Air Boss: USMC Aviation ‘on the Right Path,’ but Concerns Remain
By OTTO KREISHER, Seapower Correspondent
The Marine Corps’ intense drive to recover from a dangerously low state of aviation readiness is showing progress, with significant gains in flyable aircraft in the CH-53E Super Stallion heavy lift helicopter fleet, which had the worst readiness rates, and the aged AV-8B Harriers, the Corps’ top aviator said in a farewell letter July 10.
The improvements are spreading across most of the aviation component through a combination of improved maintenance, efforts to rebuild and retain a cadre of trained and experienced maintainers and a recapitalization program that has provided nearly the full requirement of modern rotary wing and tiltrotor aircraft and is beginning to replace the over-used F/A-18 Hornets with fifth generation F-35Bs, Lt. Gen. Jon “Dog” Davis said.
“I do know that we are on the right path to a fully ready Marine Aviation component,” Davis said in a letter released as he retired as deputy commandant for Aviation after 37 years of Marine Corps service.
But Davis expressed concerns about the challenges to creating and retaining the right numbers and ranks of enlisted maintenance personnel and qualified aviators.
Davis said he has learned in his three years as air boss “that it is imperative to have high-quality, highly trained, motivated and incentivized Marines in the right qualification density to meet and exceed our readiness requirements.”
He noted that the six independent readiness reviews (IRRs) conducted to find the causes and cures for the readiness crisis revealed that the Corps had failed to keep enough maintainers with the right skills and experience levels. To address that, they began tracking specific military occupational specialties and offered retention bonuses to “Marines with critical maintenance qualifications.”
But he warned that retaining trained pilots “is going to be a big issue for us,” particularly with the airlines’ growing demand for pilots and the punishing operating tempo the Corps has experienced since 9/11.
“We are actively fixing readiness, and that will help with retention,” he said.
Davis said they are “currently on track with our Super Stallion readiness recovery reset,” with 21 CH-53Es put into organizational-level maintenance.
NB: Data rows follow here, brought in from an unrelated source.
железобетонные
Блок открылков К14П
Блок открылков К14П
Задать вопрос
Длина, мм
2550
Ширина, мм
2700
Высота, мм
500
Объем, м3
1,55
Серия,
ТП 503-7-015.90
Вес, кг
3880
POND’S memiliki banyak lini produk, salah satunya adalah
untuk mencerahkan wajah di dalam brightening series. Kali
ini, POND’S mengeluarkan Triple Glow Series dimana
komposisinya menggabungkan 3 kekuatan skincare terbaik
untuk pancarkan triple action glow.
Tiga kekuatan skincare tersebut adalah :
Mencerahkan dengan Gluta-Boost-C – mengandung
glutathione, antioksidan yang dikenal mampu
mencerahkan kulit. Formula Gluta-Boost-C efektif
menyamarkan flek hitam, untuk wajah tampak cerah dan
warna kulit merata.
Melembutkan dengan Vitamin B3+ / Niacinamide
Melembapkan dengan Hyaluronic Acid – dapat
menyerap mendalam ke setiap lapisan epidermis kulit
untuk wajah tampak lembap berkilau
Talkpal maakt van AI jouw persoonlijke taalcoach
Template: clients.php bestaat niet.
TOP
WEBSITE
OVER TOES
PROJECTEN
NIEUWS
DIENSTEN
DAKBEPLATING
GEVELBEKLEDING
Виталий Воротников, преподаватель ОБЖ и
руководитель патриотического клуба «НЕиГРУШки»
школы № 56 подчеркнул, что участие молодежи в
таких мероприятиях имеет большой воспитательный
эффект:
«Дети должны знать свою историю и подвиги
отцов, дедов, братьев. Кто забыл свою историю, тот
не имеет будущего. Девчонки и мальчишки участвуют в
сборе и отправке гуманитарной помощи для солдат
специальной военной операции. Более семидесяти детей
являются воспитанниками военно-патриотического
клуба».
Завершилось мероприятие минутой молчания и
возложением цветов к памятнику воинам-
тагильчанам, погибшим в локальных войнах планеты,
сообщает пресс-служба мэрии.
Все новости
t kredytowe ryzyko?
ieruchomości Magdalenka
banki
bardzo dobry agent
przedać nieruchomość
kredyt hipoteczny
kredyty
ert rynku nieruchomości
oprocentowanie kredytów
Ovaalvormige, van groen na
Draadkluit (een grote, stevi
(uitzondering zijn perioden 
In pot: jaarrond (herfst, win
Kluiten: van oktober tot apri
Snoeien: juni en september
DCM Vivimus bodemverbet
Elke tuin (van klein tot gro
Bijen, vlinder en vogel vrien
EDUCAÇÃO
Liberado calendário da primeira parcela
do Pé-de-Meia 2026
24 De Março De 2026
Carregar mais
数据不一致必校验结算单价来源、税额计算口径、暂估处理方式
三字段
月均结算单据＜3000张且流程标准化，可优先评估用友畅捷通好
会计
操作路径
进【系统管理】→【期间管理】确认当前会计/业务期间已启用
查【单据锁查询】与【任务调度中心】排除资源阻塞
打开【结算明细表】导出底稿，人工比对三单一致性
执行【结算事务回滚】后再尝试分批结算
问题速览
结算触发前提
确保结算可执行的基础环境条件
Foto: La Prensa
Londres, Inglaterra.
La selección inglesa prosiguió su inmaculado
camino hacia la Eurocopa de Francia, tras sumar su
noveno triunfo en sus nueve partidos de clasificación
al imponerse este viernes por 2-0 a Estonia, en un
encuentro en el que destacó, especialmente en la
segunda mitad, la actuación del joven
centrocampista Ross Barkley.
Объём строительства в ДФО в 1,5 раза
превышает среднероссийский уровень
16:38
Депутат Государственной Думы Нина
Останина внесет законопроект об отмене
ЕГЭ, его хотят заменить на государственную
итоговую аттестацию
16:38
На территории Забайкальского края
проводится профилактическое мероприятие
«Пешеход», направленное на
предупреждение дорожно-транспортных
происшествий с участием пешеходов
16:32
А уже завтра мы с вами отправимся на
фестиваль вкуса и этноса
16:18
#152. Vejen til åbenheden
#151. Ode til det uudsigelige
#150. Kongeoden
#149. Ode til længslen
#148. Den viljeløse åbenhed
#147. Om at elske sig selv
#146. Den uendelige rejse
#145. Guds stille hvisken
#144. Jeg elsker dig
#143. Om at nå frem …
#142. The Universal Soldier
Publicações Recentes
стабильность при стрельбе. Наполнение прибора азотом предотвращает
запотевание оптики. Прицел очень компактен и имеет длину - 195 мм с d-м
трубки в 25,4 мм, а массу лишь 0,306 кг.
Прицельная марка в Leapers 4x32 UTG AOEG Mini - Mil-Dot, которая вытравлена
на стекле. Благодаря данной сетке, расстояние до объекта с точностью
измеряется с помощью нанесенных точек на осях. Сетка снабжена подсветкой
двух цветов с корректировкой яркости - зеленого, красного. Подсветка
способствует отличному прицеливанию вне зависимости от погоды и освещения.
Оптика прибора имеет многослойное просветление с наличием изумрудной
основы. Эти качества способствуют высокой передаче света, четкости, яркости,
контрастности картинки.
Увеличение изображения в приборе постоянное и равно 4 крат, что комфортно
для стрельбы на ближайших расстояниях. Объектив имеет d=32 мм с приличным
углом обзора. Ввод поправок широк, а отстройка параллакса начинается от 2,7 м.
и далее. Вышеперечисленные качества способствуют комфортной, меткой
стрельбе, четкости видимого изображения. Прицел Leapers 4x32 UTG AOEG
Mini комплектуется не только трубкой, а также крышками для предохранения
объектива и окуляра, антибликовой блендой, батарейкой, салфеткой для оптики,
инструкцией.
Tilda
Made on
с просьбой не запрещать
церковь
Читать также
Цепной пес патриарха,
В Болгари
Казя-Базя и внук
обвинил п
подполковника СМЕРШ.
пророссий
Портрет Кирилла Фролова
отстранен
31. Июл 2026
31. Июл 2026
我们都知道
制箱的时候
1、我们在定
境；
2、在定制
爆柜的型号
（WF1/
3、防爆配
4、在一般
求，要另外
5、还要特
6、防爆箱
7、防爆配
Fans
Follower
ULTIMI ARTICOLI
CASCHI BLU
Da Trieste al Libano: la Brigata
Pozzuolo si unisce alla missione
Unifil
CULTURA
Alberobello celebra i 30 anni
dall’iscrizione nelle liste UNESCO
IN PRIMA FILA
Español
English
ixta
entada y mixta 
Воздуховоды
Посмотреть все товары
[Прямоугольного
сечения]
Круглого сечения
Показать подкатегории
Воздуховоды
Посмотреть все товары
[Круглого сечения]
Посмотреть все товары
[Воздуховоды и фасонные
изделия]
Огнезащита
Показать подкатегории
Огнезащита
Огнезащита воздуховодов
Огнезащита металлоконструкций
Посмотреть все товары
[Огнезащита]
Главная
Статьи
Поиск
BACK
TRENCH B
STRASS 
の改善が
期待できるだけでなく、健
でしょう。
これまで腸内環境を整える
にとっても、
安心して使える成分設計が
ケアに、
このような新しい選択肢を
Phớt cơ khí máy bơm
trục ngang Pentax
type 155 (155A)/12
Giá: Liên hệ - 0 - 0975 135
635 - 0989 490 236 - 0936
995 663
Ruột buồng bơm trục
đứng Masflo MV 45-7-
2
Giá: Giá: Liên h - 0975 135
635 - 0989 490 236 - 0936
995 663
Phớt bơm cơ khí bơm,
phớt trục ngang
The six that were reset and returned to operations are maintaining the highest readiness rates in the 53E fleet. The reset program will extend the viability of the Super Stallions until they are replaced by the CH-53K, which is moving into operational testing.
Focused efforts since completing the IRR on the Harriers have resulted in a 26 percent increase in pilot hours and a 23 percent gain in squadron ready aircraft, he said. The IRR on the Hornets has not been completed, but Davis revised the fielding plans for the F-35B Lightning IIs to replace Hornets, most of which have passed their expected service life, before the Harriers.
Davis said the IRR on the tiltrotor MV-22s revealed there are 77 different configurations among the Ospreys, due to changes made as different lots of aircraft came off the production lines. They have developed a plan to convert all the Ospreys to a common configuration as the go through depot maintenance, which will simplify maintenance and support.
“The Osprey is our most in-demand aircraft,” he said.
Davis put considerable emphasis on continuing the aviation recapitalization plan, which has replaced the legacy UH-1N and AH-1W helicopters with new UH-1Y and AH-1Z birds, and has provided F-35Bs for two operational squadrons, a training squadron and VMX-1, the aviation test and development squadron.
He also cited fielding on the Intrepid Tiger II next generation electronic warfare systems, the first deployment of the RQ-21 Blackjack unmanned air system and plans for a large, Group 5 UAS under the MUX program.
Davis said he has complete confidence that his replacement, Lt. Gen. Steven Rudder, and Marine Corps Commandant Gen. Robert Neller will keep the readiness recovery effort on track.